“I am, if that’s your name—and it seems to fit you! But you are not fly enough!”

He opened eyes and mouth on me, stepped back a few feet, and visibly swelled.

“Well, my-y-y Ga-a-awd!” he wailed. “If that ain’t using the butt end of the whip on a willing friend, may I never sort webbin’s again!”

There was truly something sincere in his distress. But that sudden warming-up to me on the prairie after I had manhandled him, his unaccountable friendliness, his jacking his job for a few days in order to dog me about Breed City—the whole thing was too openly a plant.

“You’re a good actor. No wonder you’re in the stage business, Flye,” was my poor joke.

He looked at me for a full minute. Then he turned on the other man.

“It’s you, you horn-gilled wump, with your sashay prices and your drunken man’s gab—it’s you that has put me in wrong with a friend,” he squealed. “He thinks I’m like you are! He thinks I’m in mush with you on a brace! I’ll show him and you!” He leaped forward and began to kick the prospector with fury. The latter was a big and rather torpid person and he seemed to be in a sort of daze at first, and stood still while Mr. Flye kicked him. Then he turned and knocked Mr. Flye down; he picked him up and knocked him down again.

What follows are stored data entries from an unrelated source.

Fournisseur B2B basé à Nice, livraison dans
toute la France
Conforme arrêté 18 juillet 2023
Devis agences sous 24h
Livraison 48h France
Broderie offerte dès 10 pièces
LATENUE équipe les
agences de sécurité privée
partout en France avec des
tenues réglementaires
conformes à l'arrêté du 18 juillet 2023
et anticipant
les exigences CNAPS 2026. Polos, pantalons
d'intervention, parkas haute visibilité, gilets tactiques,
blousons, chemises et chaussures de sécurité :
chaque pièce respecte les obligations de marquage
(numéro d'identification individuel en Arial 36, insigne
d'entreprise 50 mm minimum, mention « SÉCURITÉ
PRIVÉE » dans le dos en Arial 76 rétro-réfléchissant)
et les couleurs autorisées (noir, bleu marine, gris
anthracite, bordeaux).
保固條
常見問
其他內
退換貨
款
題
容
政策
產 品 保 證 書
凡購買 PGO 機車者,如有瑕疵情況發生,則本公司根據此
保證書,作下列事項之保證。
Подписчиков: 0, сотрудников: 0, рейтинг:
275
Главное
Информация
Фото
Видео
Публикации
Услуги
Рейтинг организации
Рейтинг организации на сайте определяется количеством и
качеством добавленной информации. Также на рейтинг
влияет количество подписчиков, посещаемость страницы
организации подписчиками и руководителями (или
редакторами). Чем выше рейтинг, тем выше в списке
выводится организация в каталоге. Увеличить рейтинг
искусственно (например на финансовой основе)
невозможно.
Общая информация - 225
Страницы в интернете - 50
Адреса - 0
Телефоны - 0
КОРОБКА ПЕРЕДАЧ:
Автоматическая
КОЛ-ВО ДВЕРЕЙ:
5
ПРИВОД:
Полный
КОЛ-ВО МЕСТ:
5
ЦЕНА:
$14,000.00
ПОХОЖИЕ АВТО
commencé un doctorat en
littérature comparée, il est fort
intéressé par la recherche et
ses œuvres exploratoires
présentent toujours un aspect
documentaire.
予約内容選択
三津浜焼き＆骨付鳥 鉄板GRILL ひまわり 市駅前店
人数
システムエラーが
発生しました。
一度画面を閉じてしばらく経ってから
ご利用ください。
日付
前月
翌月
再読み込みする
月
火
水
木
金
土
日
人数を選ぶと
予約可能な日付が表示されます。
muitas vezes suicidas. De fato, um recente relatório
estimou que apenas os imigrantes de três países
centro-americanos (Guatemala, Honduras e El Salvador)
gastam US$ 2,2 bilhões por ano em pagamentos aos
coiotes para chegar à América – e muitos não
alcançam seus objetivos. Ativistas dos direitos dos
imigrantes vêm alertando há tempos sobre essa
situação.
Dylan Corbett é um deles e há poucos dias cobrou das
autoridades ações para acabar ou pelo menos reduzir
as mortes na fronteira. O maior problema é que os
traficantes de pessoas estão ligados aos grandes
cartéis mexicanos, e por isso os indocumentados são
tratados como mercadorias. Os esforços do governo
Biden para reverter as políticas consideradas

It struck me that if this were acting between friends it was getting too realistic. The driver’s face was bloody and he lay where he fell, his eyes closed.

I jumped between and pushed the prospector away. He struck at me and I was obliged to hit him a clip or two before he would hold off. We had a fairly good audience, but fisticuffs in Breed, when the muddy season made tempers short, seemed to stir only mild interest.

I found Mr. Flye on his knees and “weaving” weakly when I turned to him.